Multi-institutional Analysis of Prostate-Specific Antigen Kinetics Following Stereotactic Body Radiotherapy (SBRT). International journal of radiation oncology, biology, physics Jiang, N. Y., Dang, A. T., Yuan, Y., Chu, F., Shabsovich, D., King, C. R., Collins, S. P., Aghdam, N., Suy, S., Mantz, C. A., Miszczyk, L., Napieralska, A., Namysl-Kaletka, A., Bagshaw, H., Prionas, N., Buyyounouski, M. K., Jackson, W. C., Spratt, D. E., Nickols, N. G., Steinberg, M. L., Kupelian, P. A., Kishan, A. U. 2019

Abstract

PURPOSE: Understanding prostate-specific antigen (PSA) kinetics after radiotherapy plays a large role in the management of prostate cancer (PCa) patients. This is particularly true regarding establishing expectations regarding PSA nadir (nPSA) and PSA bounces, which can be disconcerting. As increasingly more patients are being treated with stereotactic body radiotherapy (SBRT) for low- and intermediate-risk PCa, it is imperative to understand the PSA response to SBRT.METHODS&MATERIALS: PSA data from five institutions were retrospectively analyzed for localized PCa patients treated definitively with SBRT alone from 2004 to 2016. Patients received 35-40 Gy in five fractions per institutional standards. Patients who had less than 12 months of PSA data or received androgen deprivation therapy were excluded from this study. Linear and logistic multivariable analysis were performed to identify predictors of nPSA, bounce, and biochemical recurrence, and joint latent class models (JLCM) were developed to identify significant predictors of time to biochemical failure.RESULTS: 1062 patients were included in this study. Median follow-up was 66 months (interquartile range (IQR) 36.4 - 89.9 months). Biochemical failure per the Phoenix criteria occurred in 4% of patients. Median nPSA was 0.2 ng/ml, median time to nPSA was 40 months, 84% of patients had a nPSA <0.5 ng/ml, and 54% of patients had a nPSA <0.2 ng/ml. On multivariable analysis, nPSA was a significant predictor of biochemical failure. Benign PSA bounce was noted in 26% of patients.

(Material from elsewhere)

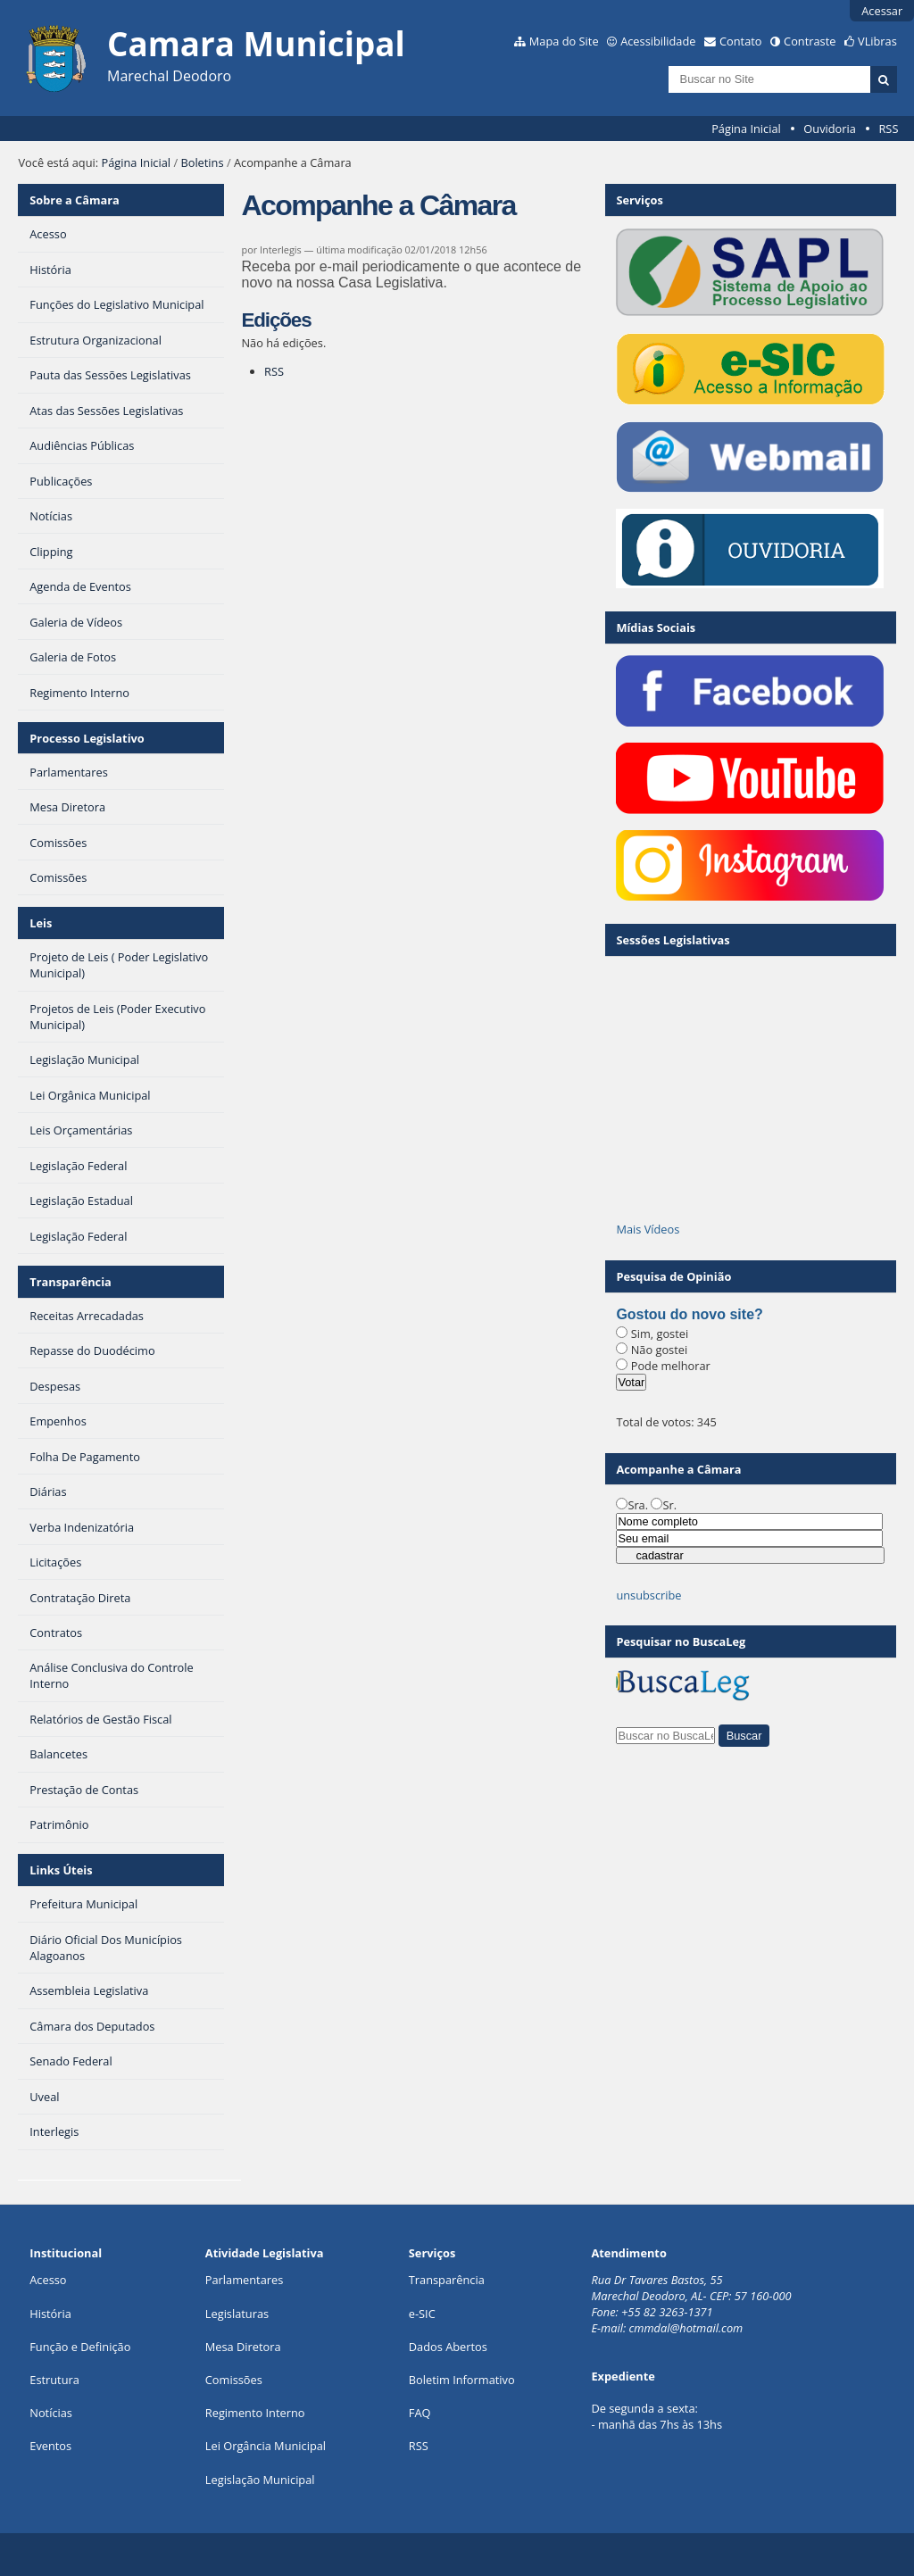 The width and height of the screenshot is (914, 2576). I want to click on Contraste, so click(809, 41).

The median magnitude of PSA bounce was 0.52 ng/ml (IQR 0.3 - 1.0 ng/ml). Median time to PSA bounce was 18.1 months (IQR 12.0 - 31.1 months). On multivariable analysis, age and radiation dose were significantly associated with a lower incidence of bounce. JLCM modeling found that nPSA and radiation dose were significantly associated with longer time to biochemical failure.CONCLUSIONS: In this multi-institutional cohort of patients with long-term follow-up, we found that SBRT led to low nPSAs. In turn, lower nPSAs are associated with reduced incidence of, and longer time to, biochemical failure. Benign PSA bounces occurred in a quarter of patients, as late as several years after treatment. Further studies are needed to directly compare the PSA response of patients who receive SBRT versus other treatment modalities.